▸ EXERCISE DETAILS
All lines below starting at the one that holds "Цена: 960 руб." and ending at the one that holds "Γλυκιές Γεύσεις" should be printed exactly, ends included. Pictures should not be printed, nor anything else.
━━━━━ ENTRIES SUPPLIED ━━━━━
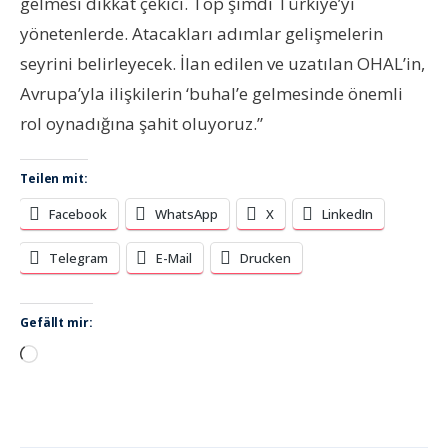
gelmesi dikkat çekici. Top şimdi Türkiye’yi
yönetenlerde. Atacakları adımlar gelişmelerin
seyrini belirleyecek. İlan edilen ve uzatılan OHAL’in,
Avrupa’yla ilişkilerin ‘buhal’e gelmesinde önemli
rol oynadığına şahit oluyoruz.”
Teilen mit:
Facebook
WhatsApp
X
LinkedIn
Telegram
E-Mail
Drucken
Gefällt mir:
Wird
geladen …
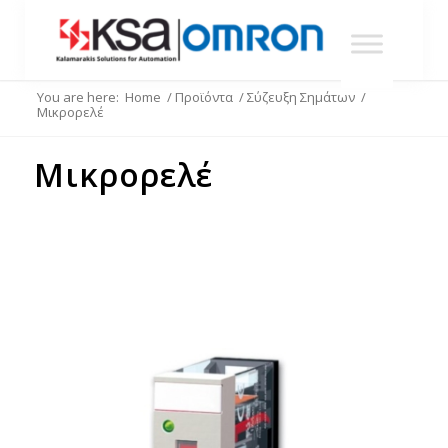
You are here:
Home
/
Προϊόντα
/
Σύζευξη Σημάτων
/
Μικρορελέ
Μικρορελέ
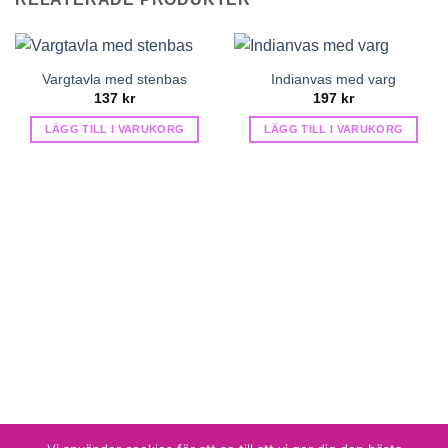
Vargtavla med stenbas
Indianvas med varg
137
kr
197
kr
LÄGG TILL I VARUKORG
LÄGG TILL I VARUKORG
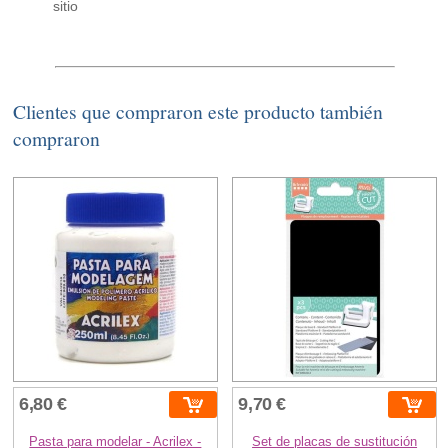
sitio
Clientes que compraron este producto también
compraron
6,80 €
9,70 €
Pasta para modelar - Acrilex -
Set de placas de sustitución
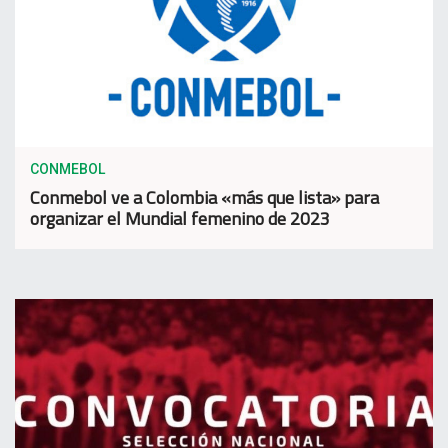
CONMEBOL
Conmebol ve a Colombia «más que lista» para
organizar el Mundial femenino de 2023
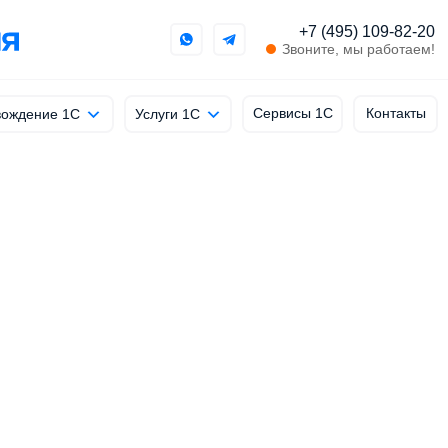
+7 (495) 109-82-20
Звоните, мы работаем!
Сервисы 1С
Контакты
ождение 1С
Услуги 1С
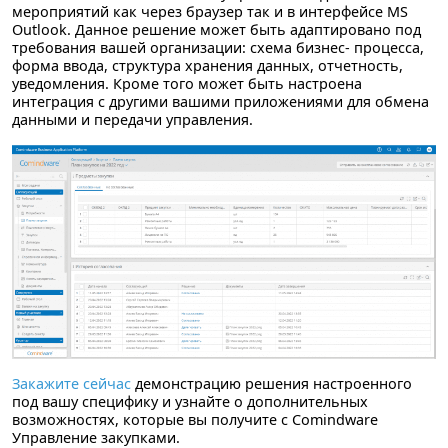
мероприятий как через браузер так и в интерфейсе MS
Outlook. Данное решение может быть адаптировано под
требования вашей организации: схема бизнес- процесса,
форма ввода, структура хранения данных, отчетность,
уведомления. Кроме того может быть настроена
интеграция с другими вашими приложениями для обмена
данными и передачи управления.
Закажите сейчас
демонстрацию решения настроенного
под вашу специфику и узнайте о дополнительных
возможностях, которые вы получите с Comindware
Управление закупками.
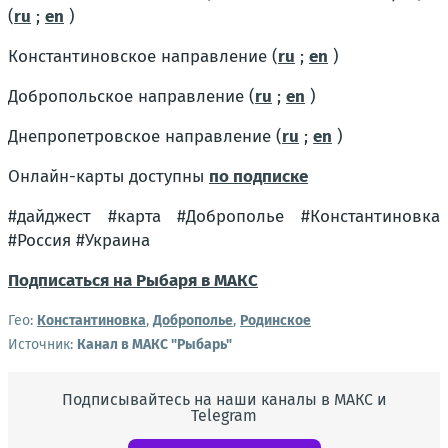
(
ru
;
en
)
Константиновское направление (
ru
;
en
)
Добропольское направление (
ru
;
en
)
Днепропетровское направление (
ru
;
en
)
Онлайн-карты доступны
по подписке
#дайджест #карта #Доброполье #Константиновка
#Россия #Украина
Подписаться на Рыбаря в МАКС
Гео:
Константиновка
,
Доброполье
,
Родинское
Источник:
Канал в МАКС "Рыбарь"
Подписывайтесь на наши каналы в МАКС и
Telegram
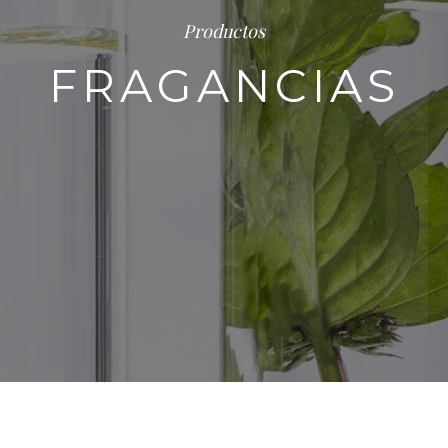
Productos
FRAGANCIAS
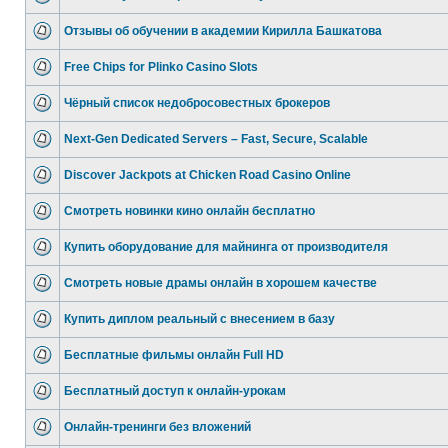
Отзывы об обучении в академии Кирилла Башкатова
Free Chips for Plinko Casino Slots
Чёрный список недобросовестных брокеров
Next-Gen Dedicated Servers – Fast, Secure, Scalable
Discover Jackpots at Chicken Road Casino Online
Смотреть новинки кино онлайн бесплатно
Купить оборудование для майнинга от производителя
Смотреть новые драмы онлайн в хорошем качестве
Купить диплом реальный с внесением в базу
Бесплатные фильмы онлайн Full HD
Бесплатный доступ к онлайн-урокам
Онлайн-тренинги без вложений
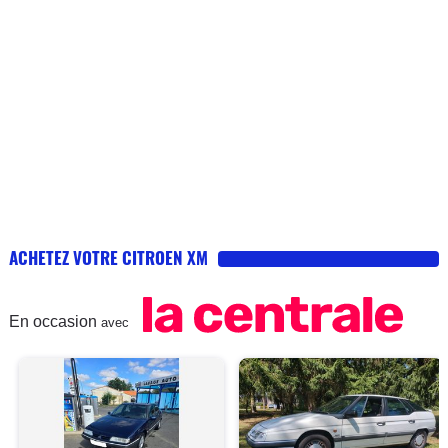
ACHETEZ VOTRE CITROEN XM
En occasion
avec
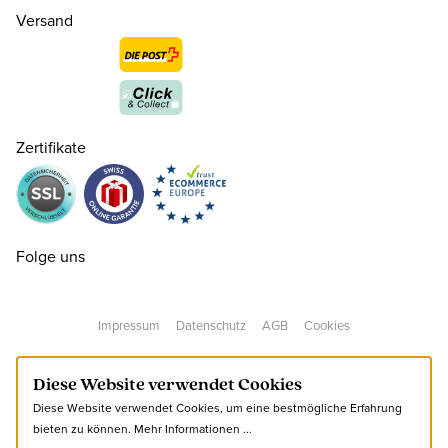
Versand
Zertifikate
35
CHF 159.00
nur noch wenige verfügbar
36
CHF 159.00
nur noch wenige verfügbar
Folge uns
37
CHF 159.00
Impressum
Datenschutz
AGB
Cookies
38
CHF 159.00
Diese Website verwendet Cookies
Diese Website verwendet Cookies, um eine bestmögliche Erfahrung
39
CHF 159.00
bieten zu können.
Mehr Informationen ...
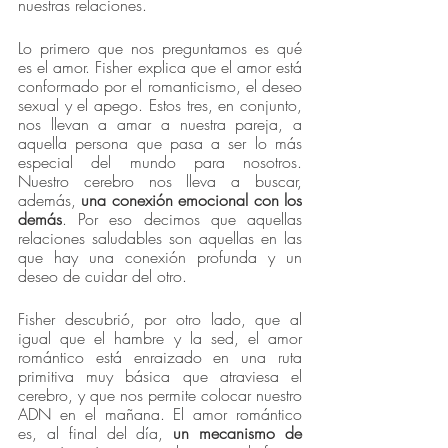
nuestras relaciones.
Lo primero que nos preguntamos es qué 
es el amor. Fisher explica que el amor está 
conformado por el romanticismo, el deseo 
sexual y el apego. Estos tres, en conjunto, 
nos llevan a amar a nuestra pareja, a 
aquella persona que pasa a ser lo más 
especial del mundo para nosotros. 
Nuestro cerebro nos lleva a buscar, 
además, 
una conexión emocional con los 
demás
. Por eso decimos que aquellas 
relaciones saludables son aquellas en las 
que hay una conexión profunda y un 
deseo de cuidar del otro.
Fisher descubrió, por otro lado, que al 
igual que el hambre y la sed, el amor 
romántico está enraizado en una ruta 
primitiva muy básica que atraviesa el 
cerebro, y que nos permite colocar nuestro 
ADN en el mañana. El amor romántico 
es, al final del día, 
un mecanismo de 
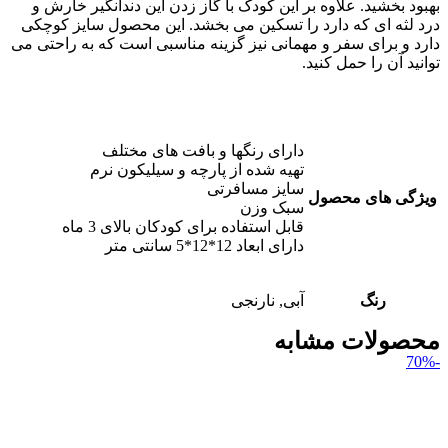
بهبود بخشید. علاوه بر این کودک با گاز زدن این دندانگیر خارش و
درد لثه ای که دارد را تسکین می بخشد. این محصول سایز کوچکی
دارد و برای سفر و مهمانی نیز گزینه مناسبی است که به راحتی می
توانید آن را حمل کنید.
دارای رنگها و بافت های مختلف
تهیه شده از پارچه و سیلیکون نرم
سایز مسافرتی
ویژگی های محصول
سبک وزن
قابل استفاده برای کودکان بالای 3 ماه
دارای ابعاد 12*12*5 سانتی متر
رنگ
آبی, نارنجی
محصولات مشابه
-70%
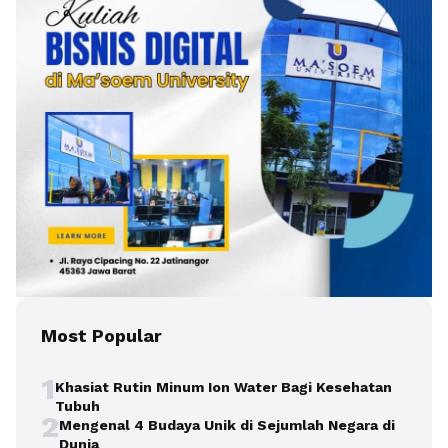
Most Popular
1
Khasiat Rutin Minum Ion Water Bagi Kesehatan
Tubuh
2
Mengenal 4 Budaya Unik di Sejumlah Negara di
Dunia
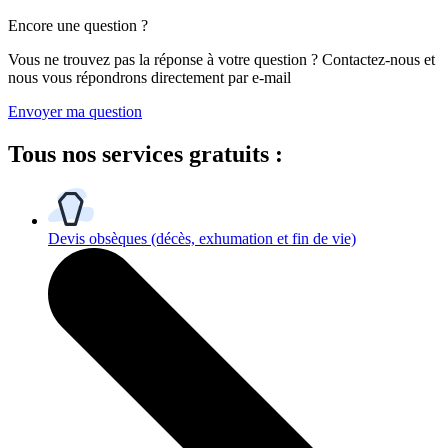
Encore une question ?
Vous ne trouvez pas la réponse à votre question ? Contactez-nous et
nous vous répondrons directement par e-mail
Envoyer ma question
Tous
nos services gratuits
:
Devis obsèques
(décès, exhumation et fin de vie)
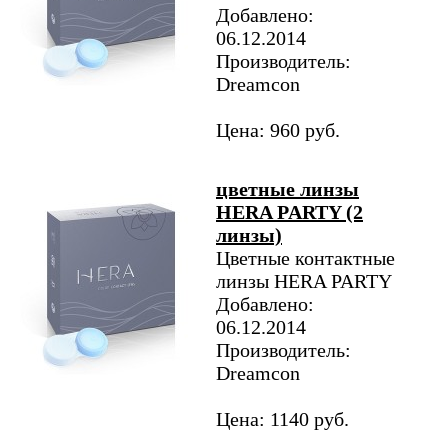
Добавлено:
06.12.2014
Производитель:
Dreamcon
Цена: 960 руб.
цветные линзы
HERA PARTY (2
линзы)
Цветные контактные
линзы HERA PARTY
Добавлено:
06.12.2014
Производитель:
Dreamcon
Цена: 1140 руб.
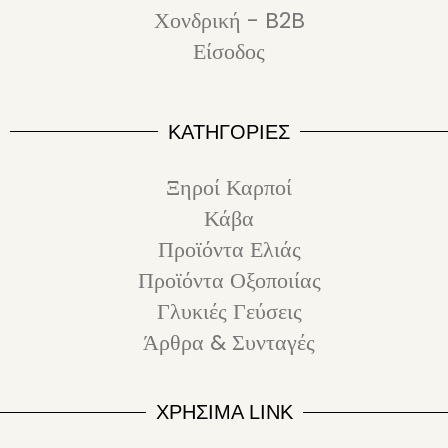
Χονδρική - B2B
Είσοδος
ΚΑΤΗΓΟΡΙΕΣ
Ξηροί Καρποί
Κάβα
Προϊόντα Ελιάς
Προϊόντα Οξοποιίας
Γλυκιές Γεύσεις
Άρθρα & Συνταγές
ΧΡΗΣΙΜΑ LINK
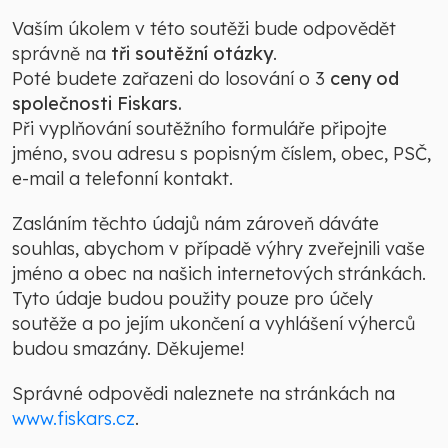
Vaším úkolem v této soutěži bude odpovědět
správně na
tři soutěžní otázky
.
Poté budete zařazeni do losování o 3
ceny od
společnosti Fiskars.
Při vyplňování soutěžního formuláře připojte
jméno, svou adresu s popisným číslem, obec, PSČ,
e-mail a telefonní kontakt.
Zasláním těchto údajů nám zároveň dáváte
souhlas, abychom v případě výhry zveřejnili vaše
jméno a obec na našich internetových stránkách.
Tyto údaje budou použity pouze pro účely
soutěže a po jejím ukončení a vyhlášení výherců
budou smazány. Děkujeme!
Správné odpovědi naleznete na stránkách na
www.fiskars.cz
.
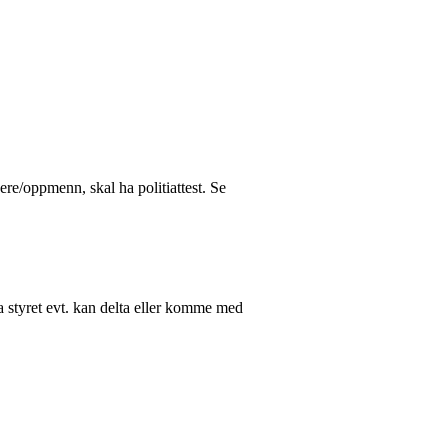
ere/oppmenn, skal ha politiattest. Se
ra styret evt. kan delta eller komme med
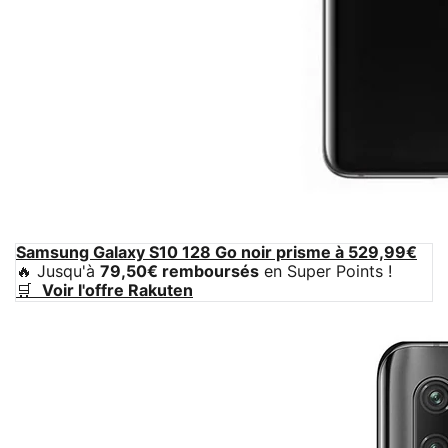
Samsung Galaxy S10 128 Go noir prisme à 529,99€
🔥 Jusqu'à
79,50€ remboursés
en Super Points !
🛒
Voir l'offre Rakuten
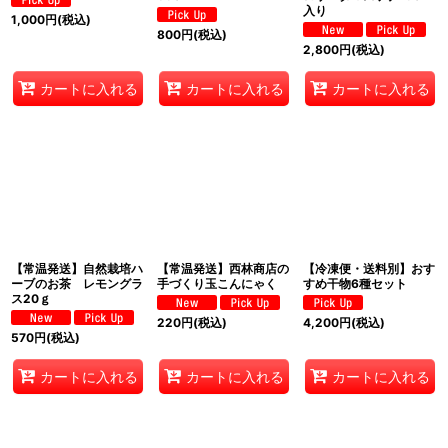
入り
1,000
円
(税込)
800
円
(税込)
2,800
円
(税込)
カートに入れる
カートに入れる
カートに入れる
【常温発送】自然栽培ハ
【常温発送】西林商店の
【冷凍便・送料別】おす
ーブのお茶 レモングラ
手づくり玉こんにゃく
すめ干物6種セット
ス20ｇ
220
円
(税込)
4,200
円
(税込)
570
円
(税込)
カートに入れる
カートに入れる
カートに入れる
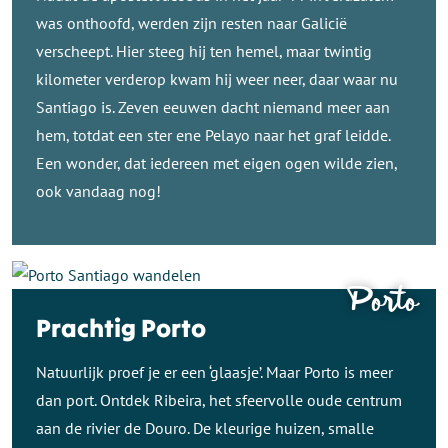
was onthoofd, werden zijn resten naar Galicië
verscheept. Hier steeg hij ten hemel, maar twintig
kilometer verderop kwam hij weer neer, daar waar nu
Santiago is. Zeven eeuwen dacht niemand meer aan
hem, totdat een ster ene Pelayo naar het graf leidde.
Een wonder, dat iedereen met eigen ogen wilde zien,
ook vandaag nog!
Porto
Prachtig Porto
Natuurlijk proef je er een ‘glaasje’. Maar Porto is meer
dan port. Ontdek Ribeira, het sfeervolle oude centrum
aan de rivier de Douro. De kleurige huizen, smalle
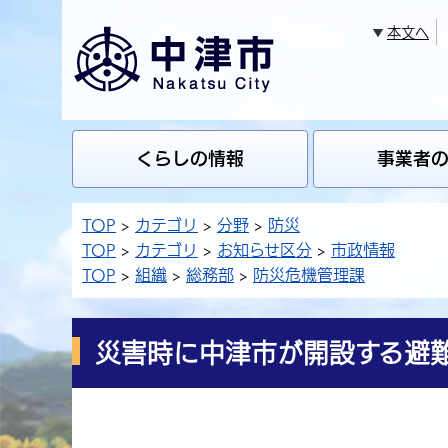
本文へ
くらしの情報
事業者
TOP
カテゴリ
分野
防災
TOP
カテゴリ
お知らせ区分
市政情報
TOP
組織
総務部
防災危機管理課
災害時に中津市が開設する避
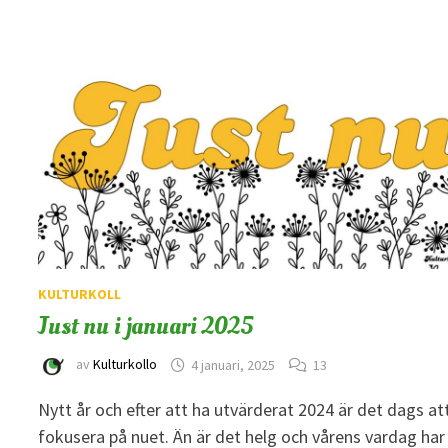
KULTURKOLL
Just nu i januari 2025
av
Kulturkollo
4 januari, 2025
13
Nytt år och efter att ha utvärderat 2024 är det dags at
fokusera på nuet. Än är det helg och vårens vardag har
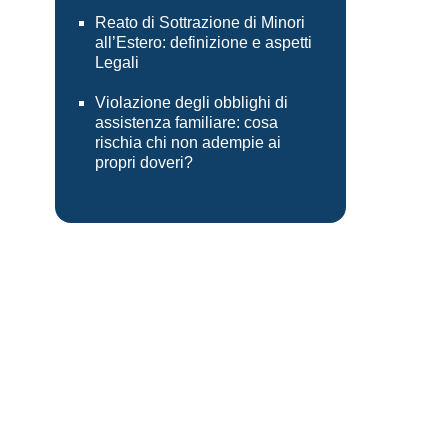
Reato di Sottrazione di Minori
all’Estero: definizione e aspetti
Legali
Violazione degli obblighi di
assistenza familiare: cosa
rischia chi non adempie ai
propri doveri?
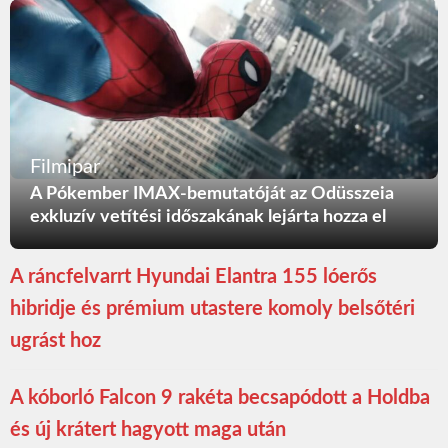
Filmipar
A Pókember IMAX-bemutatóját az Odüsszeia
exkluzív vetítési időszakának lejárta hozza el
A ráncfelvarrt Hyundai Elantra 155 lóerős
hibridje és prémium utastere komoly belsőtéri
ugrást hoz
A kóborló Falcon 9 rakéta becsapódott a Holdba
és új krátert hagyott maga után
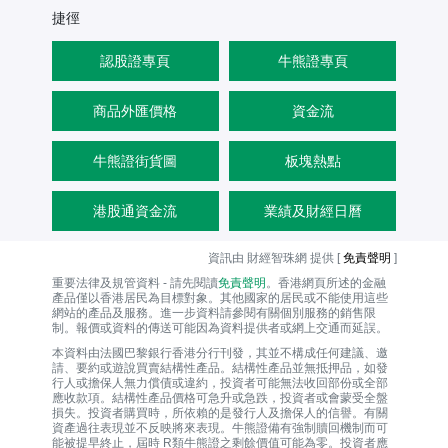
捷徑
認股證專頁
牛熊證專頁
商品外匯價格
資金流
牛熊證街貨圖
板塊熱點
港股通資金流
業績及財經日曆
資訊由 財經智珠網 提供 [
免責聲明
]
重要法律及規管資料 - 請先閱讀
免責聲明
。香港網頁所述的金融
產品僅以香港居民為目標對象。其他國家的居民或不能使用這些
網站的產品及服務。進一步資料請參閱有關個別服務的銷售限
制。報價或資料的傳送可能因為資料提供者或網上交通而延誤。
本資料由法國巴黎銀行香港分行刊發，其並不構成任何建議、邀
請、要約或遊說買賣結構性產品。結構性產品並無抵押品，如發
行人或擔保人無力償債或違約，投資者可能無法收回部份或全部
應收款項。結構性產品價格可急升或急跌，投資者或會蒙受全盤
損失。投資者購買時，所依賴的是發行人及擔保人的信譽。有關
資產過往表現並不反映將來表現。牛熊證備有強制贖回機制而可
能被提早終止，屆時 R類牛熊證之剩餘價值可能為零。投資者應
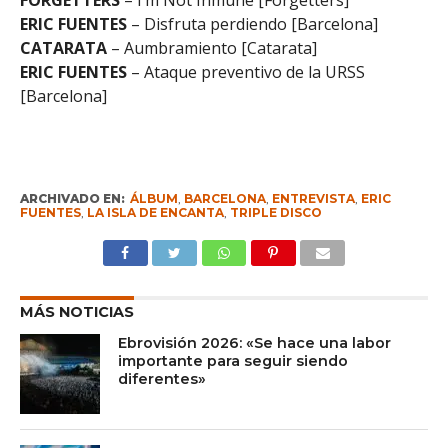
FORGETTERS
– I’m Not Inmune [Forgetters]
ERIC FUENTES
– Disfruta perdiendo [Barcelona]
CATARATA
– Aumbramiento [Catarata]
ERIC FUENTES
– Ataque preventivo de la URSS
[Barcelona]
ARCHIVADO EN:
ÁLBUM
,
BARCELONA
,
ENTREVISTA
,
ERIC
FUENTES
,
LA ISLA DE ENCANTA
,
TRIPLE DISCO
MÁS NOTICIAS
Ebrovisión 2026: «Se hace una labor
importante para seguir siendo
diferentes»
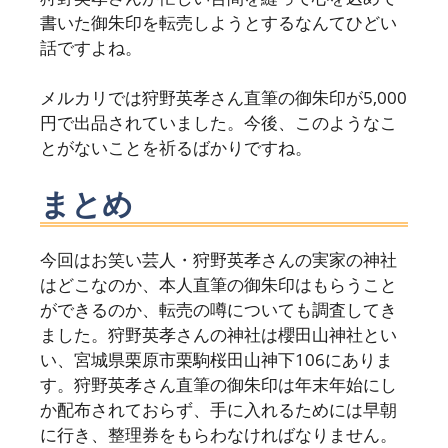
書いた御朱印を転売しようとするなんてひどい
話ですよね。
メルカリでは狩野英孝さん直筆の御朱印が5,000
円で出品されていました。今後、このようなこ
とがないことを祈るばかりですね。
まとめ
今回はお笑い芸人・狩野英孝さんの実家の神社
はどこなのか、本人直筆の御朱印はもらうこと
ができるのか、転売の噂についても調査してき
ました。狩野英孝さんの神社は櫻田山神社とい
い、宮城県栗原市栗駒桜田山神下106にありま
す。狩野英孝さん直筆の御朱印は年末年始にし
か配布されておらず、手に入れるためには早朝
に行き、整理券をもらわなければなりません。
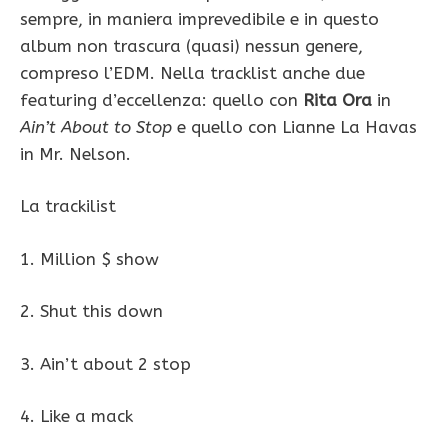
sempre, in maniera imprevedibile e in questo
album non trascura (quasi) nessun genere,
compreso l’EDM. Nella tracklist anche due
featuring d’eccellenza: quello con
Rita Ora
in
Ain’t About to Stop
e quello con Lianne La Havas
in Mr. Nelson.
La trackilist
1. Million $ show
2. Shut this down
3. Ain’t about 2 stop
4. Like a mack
━━━━━
▸ SOLUTION FOR THIS TASK
Цена: 960 руб.
цветные линзы
HERA PARTY (2
линзы)
Цветные контактные
линзы HERA PARTY
Добавлено:
06.12.2014
Производитель:
Dreamcon
Цена: 1140 руб.
Χονδρική - B2B
Είσοδος
ΚΑΤΗΓΟΡΙΕΣ
Ξηροί Καρποί
Κάβα
Προϊόντα Ελιάς
Προϊόντα Οξοποιίας
Γλυκιές Γεύσεις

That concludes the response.